Increasing partitions count will make each partition to have less data (or not at all!)

source: excerpt from @JacekLaskowski Mastering Apache Spark book.

But data partitions isn't always right, like in this case. So repartition is needed. (sdf_repartition for sparklyr)

sdf_repartition will scatter and shuffle your data across your nodes. i.e sdf_repartition(20) will create of 20 partitions of your data instead of the 1 you originally have in this case.

I hope this helps.

The whole code :

library(sparklyr)
library(dplyr)
config <- spark_config()
config$`sparklyr.shell.driver-memory` <- "4G"
config$`sparklyr.shell.executor-memory` <- "4G"
Sys.setenv(SPARK_HOME = "/Users/eliasah/server/spark-2.3.1-SNAPSHOT-bin-2.7.3")
sc <- spark_connect(master = "local", config = config)

library(janeaustenr) # to get some text data
library(stringr)

mytext <- austen_books() %>% 
  mutate(label = as.integer(str_detect(text, 'great'))) #create a fake label variable

mytext_spark <- copy_to(sc, mytext, name = 'mytext_spark', overwrite = TRUE) %>% sdf_repartition(partitions = 20)

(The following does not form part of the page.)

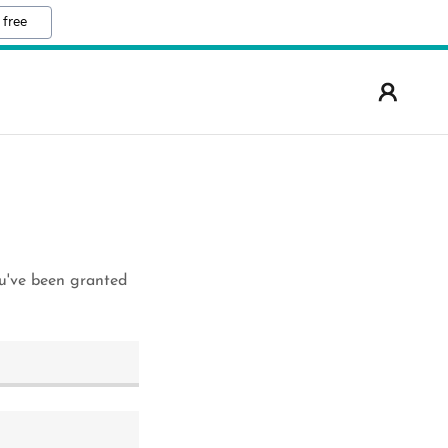
 free
ou've been granted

pipeline <- ml_pipeline(sc) %>%
  ft_regex_tokenizer(input.col='text',
                     output.col = 'mytoken', 
                     pattern = "\\s+", 
                     gaps =TRUE) %>% 
  ft_count_vectorizer(input_col = 'mytoken', output_col = 'finaltoken') %>% 
  ml_naive_bayes( label_col = "label", 
                  features_col = "finaltoken", 
                  prediction_col = "pcol",
                  probability_col = "prcol", 
                  raw_prediction_col = "rpcol",
                  model_type = "multinomial", 
                  smoothing = 0, 
                  thresholds = c(1, 1))

library(microbenchmark)
microbenchmark(model <- ml_fit(pipeline, mytext_spark),times = 3)

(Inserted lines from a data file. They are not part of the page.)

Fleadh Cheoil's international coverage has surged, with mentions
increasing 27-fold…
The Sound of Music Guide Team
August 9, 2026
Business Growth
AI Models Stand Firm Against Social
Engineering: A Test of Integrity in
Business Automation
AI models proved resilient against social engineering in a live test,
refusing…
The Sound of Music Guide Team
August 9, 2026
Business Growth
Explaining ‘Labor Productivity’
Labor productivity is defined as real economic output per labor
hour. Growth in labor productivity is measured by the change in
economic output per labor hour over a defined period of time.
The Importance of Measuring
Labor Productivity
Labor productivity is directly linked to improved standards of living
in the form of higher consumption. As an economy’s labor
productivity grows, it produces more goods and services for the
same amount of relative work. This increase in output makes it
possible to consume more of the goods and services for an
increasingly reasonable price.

pipeline2 <- ml_pipeline(sc) %>%
  ft_regex_tokenizer(input.col='text',
                     output.col = 'mytoken', 
                     pattern = "\\s+", 
                     gaps =TRUE) %>% 
  ft_count_vectorizer(input_col = 'mytoken', output_col = 'finaltoken') %>% 
  ml_gbt_classifier( label_col = "label", 
                     features_col = "finaltoken", 
                     prediction_col = "pcol",
                     probability_col = "prcol", 
                     raw_prediction_col = "rpcol",
                     max_memory_in_mb = 10240, # this is amount of data that can be use for 
                     cache_node_ids = TRUE)

model2 <- ml_fit(pipeline2, mytext_spark)

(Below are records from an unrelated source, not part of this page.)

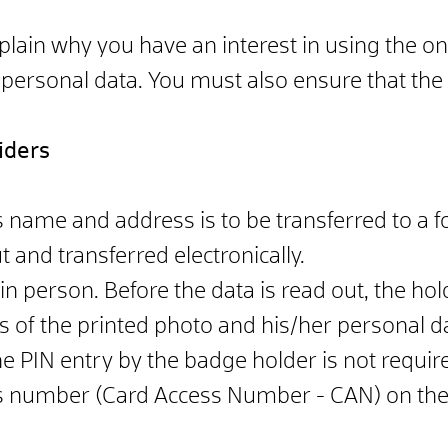
plain why you have an interest in using the o
 personal data. You must also ensure that the d
iders
name and address is to be transferred to a fo
 and transferred electronically.
 in person. Before the data is read out, the ho
s of the printed photo and his/her personal d
he PIN entry by the badge holder is not require
ss number (Card Access Number - CAN) on the f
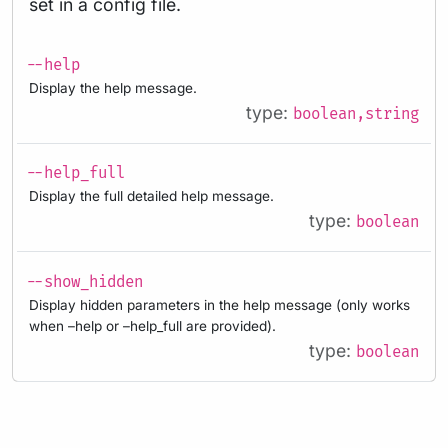
set in a config file.
--help
Display the help message.
type:
boolean,string
--help_full
Display the full detailed help message.
type:
boolean
--show_hidden
Display hidden parameters in the help message (only works
when –help or –help_full are provided).
type:
boolean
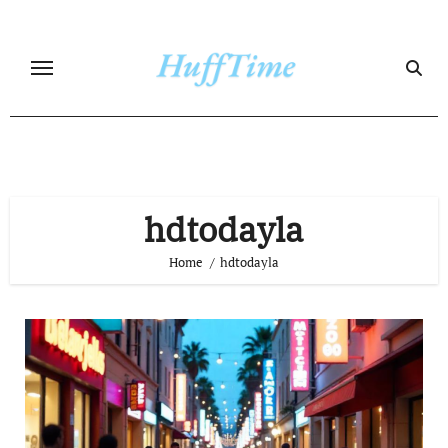
Skip
to
content
hdtodayla
Home
hdtodayla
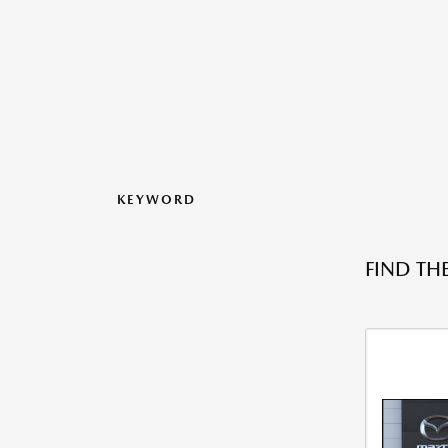
KEYWORD
FIND TH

pipeline3 <- ml_pipeline(sc) %>%
  ft_regex_tokenizer(input.col='text',
                     output.col = 'mytoken', 
                     pattern = "\\s+", 
                     gaps =TRUE) %>% 
  ft_count_vectorizer(input_col = 'mytoken', output_col = 'finaltoken') 

model2
# PipelineModel (Transformer) with 3 stages
# <pipeline_1ce45bb8b7a7> 
#   Stages 
# |--1 RegexTokenizer (Transformer)
# |    <regex_tokenizer_1ce4342b543b> 
# |     (Parameters -- Column Names)
# |      input_col: text
# |      output_col: mytoken
# |--2 CountVectorizerModel (Transformer)
# |    <count_vectorizer_1ce4e0e6489> 
# |     (Parameters -- Column Names)
# |      input_col: mytoken
# |      output_col: finaltoken
# |     (Transformer Info)
# |      vocabulary: <list> 
# |--3 GBTClassificationModel (Transformer)
# |    <gbt_classifier_1ce41ab30213> 
# |     (Parameters -- Column Names)
# |      features_col: finaltoken
# |      label_col: label
# |      prediction_col: pcol
# |      probability_col: prcol
# |      raw_prediction_col: rpcol
# |     (Transformer Info)
# |      feature_importances:  num [1:39158] 6.73e-04 7.20e-04 1.01e-15 1.97e-03 0.00 ... 
# |      num_classes:  int 2 
# |      num_features:  int 39158 
# |      total_num_nodes:  int 540 
# |      tree_weights:  num [1:20] 1 0.1 0.1 0.1 0.1 0.1 0.1 0.1 0.1 0.1 ... 
# |      trees: <list> 



回答2:


Can you please provide the full error traceback?

My guess is that you're running out of memory. Random forest and gbt trees are ensemble models, so they require more memory and computational power than naive bayes.

Try repartitioning the data (spark.sparkContext.defaultParallelism value is a good place to start) so that each of your workers gets a smaller and more evenly distributed chunk.

If that doesn't work, try reducing your max_memory_in_mb parameter to 256.